Exercise instructions: The answer should consist of every line in the material below that has the word "Black".

Provided data:

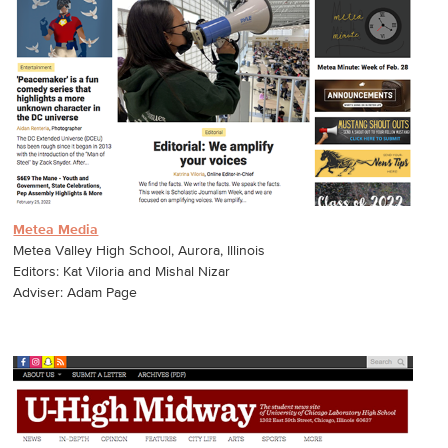
Metea Media
Metea Valley High School, Aurora, Illinois
Editors: Kat Viloria and Mishal Nizar
Adviser: Adam Page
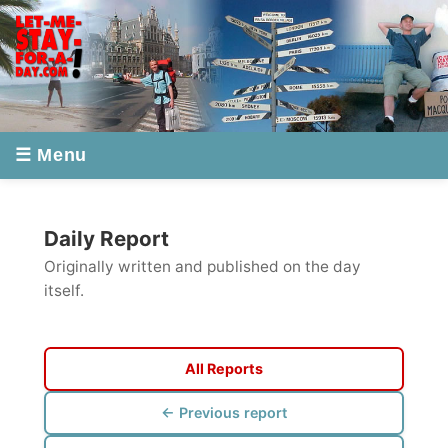
☰ Menu
Daily Report
Originally written and published on the day
itself.
All Reports
← Previous report
Next report →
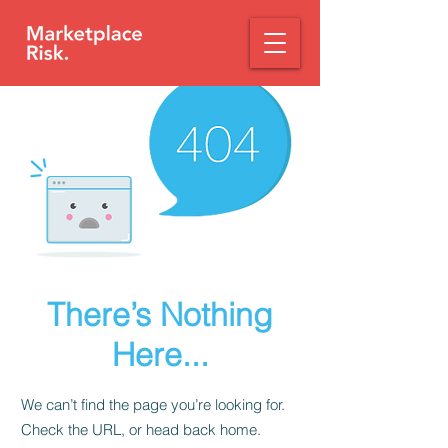
There’s Nothing
Here...
We can’t find the page you’re looking for.
Check the URL, or head back home.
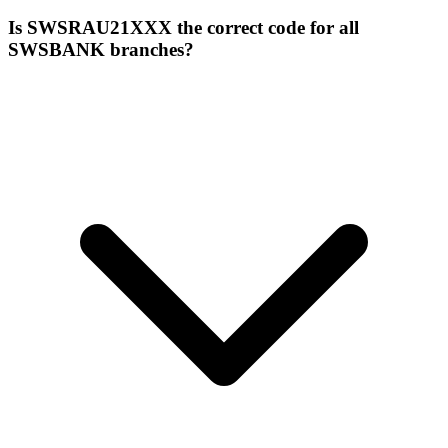
Is SWSRAU21XXX the correct code for all
SWSBANK branches?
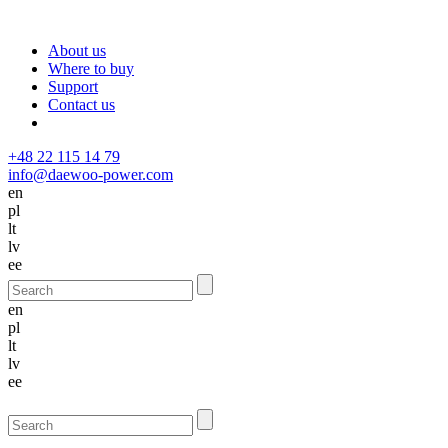
About us
Where to buy
Support
Contact us
+48 22 115 14 79
info@daewoo-power.com
en
pl
lt
lv
ee
en
pl
lt
lv
ee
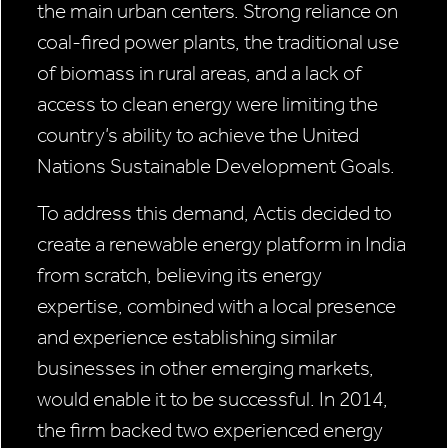
the main urban centers. Strong reliance on
coal-fired power plants, the traditional use
of biomass in rural areas, and a lack of
access to clean energy were limiting the
country’s ability to achieve the United
Nations Sustainable Development Goals.
To address this demand, Actis decided to
create a renewable energy platform in India
from scratch, believing its energy
expertise, combined with a local presence
and experience establishing similar
businesses in other emerging markets,
would enable it to be successful. In 2014,
the firm backed two experienced energy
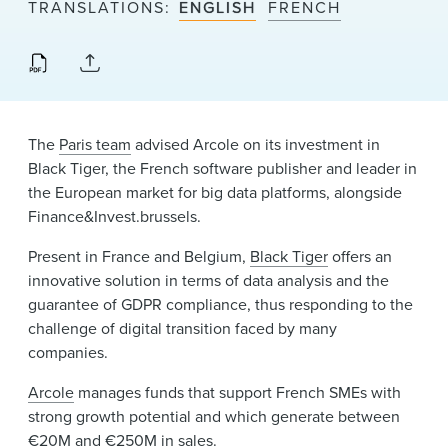
TRANSLATIONS
ENGLISH
FRENCH
News & Events
Alumni
The
Paris team
advised Arcole on its investment in
Black Tiger, the French software publisher and leader in
the European market for big data platforms, alongside
Finance&Invest.brussels.
Present in France and Belgium,
Black Tiger
offers an
innovative solution in terms of data analysis and the
guarantee of GDPR compliance, thus responding to the
challenge of digital transition faced by many
companies.
Arcole
manages funds that support French SMEs with
strong growth potential and which generate between
€20M and €250M in sales.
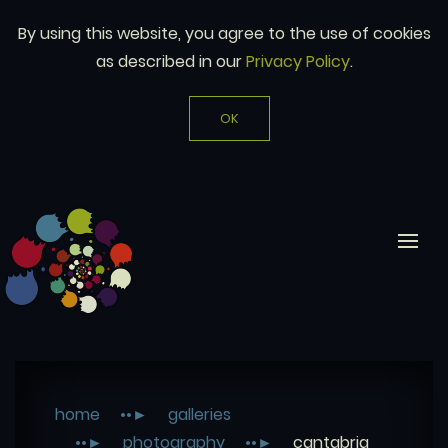
By using this website, you agree to the use of cookies
as described in our
Privacy Policy
.
OK
home
galleries
photography
cantabria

Response to the exercise:
Black Tiger, the French software publisher and leader in
Black Tiger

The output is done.